In an article on the website of The Guardian, Fiona Timba talks about her experiences working abroad.
Getting to grips with a new culture can be difficult, she says: when she was longing for some good old UK cookies in the Netherlands, she only encountered Golliwogs and their cookies. Well, they are not really called Golliwogs of course – they are actually called Zwarte Pieten (Black Peters as below) and are characters in a Dutch/Belgan holiday in December – but for Timba, they might as well have been aliens.
When she was a trainee for the European Commission in Brussels, Timba got into contact with even more cultures as her co-workers came from all over the world.
This taught her a number of lessons, she says – she for example found out that people with a UK background should not remain their polite selves when interacting with other Europeans. As people from other countries are usually a little louder, people form the UK will not be able to make themselves heard if they keep mum until a lull occurs in a meeting.
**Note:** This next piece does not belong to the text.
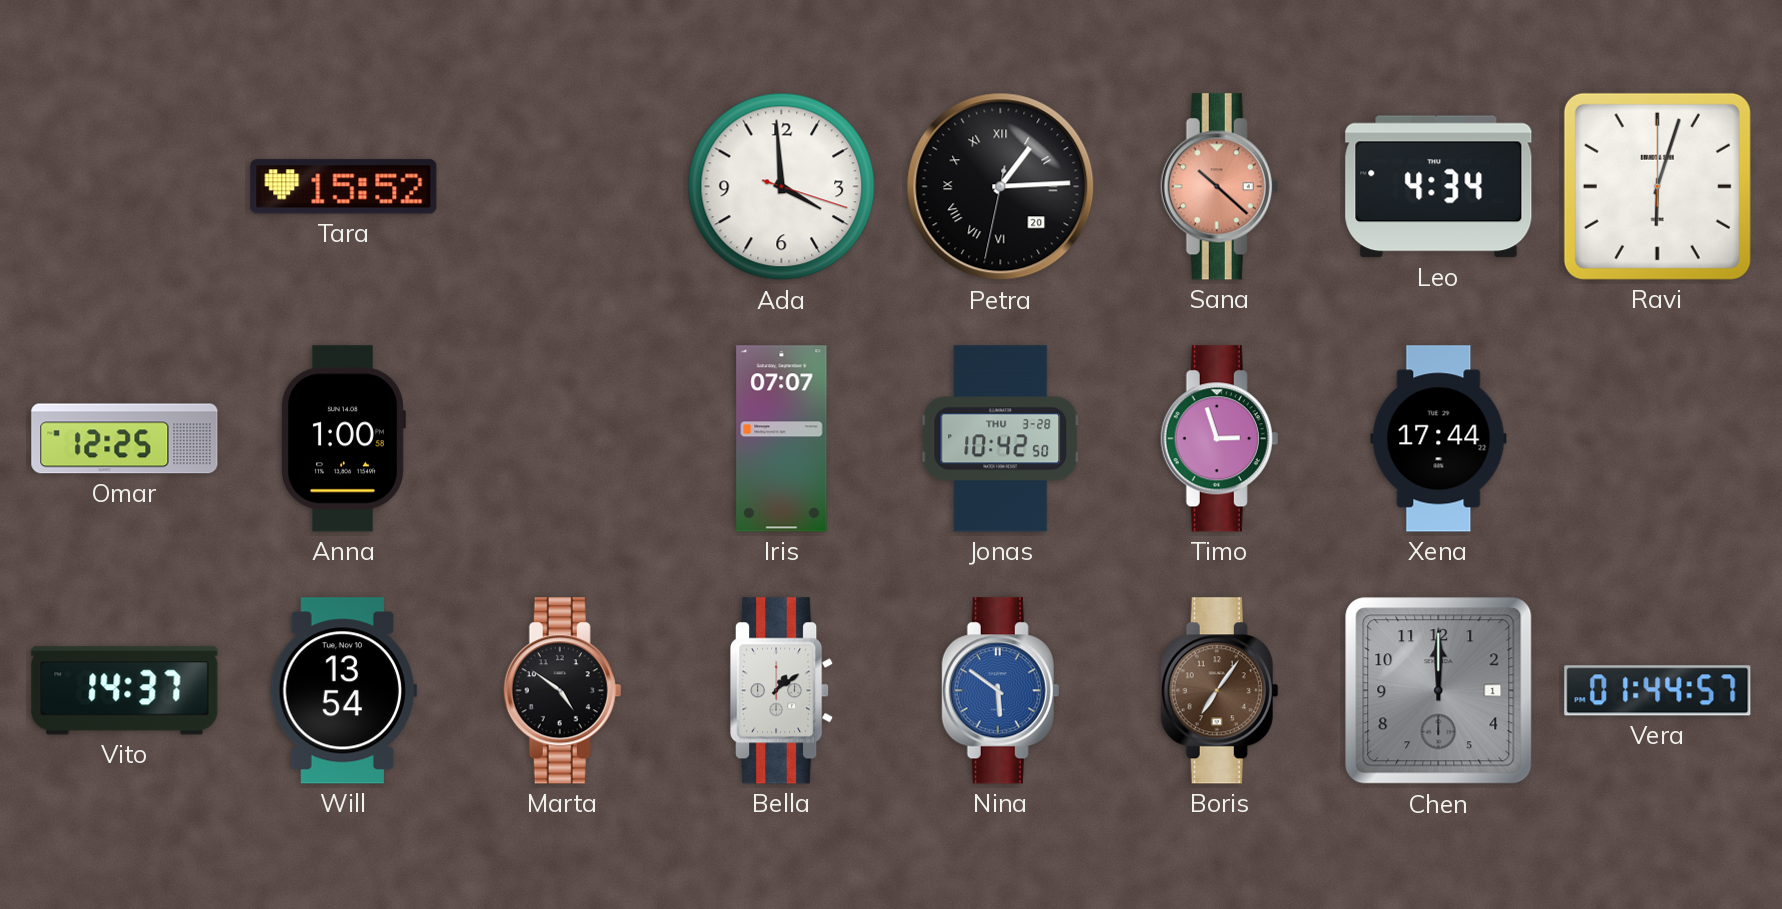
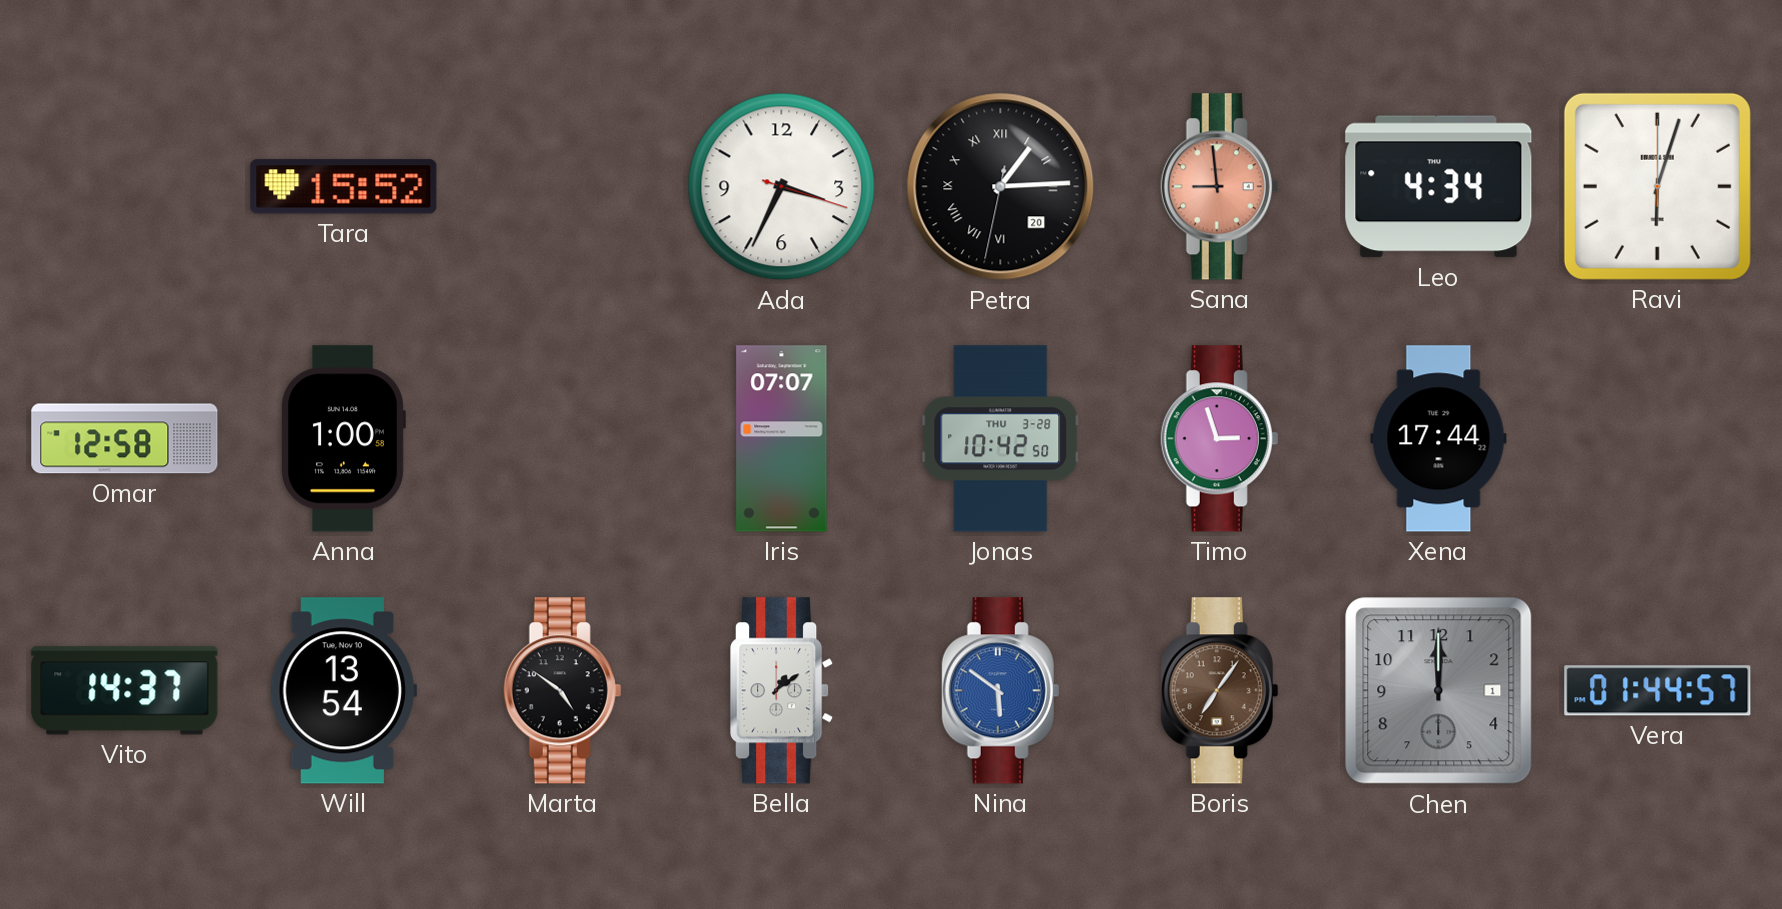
Ada: 3:59 -> 3:34
Sana: 10:22 -> 8:59
Omar: 12:25 -> 12:58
Now, she is more comfortable with interrupting people that before she went abroad.
Another thing Timba learned when working abroad is the importance of coffee breaks. In Belgium, she says, people use coffee breaks for more than getting coffee or smoking cigarettes: many new ideas arise when people are away from their regular workplace. Apparently, she says, the informal setting of a coffee break is more inspiring than you would think. Even if you drink tea all day round like her (a true British woman!), joining your colleagues for a coffee break might pay off.
Working abroad also helped Timba lose what she calls her “island mentality” in which the British Isles and Europe are seen as two completely different entities. Her time in Belgium and the Netherlands made her realise what it is like to be a European citizen. Timba says this truly makes people “citizens of the world” as people who worked abroad take everything they learned back home and are more likely to find another job abroad.
These valuable lessons cannot only be learned if you work abroad; according to Timba, people who study in a foreign country acquire the same skills as people who move to another country for a job. Both students and graduates that have lived abroad can think big and know how to handle themselves in all sorts of surroundings. In addition, Timba says these kinds of people are not afraid to take a risk from time to time and are learning new things all the time. All of these assets will probably be highly valued by your future employee!
Timba also explains how she used the lessons she learned to help her get further in life: as she really missed her own British treats when she lived in Brussels, she started up her own business in British snacks when she came home. On her website, called Packed Munches, people from all over the world can order boxes filled with the UK’s finest foods. And who can she thank for this brilliant idea? Those strange, Dutch Golliwogs.